- YOUR TASK -
Looking at the entries, say how many lines contain the string "step". Offer nothing besides the number.

══ DATA FOR PROCESSING ══

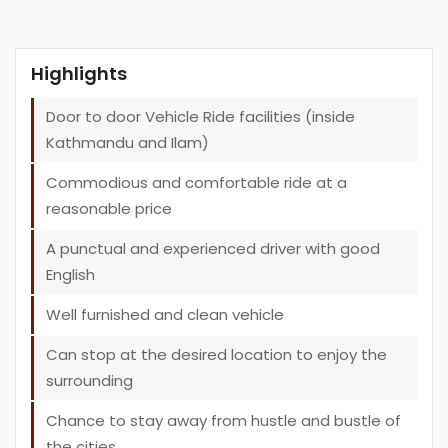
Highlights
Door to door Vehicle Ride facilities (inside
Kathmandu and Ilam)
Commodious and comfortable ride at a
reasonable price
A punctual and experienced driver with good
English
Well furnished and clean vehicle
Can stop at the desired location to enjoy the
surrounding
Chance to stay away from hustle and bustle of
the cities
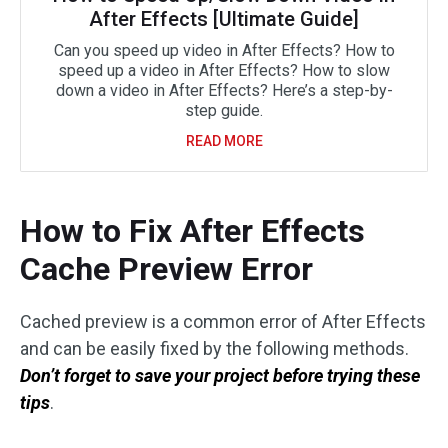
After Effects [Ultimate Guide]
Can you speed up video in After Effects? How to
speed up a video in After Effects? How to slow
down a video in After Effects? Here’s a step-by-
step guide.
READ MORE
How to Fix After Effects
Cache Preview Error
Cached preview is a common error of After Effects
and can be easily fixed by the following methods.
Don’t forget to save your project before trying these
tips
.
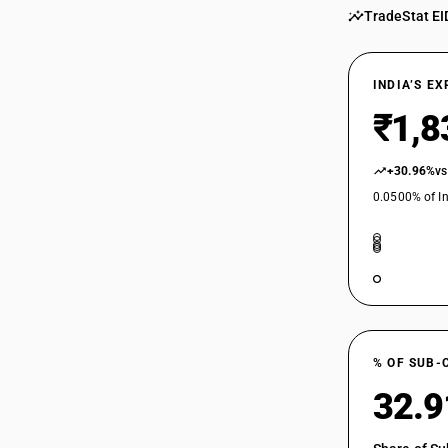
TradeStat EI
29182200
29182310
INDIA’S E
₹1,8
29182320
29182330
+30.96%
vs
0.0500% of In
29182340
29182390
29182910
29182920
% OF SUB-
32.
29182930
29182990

═══
══ DATA FOR PROCESSING ══

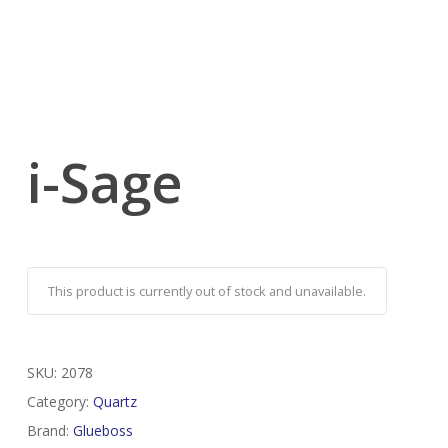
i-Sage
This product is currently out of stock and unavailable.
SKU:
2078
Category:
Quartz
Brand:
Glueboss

═══

- EXERCISE OUTPUT -
2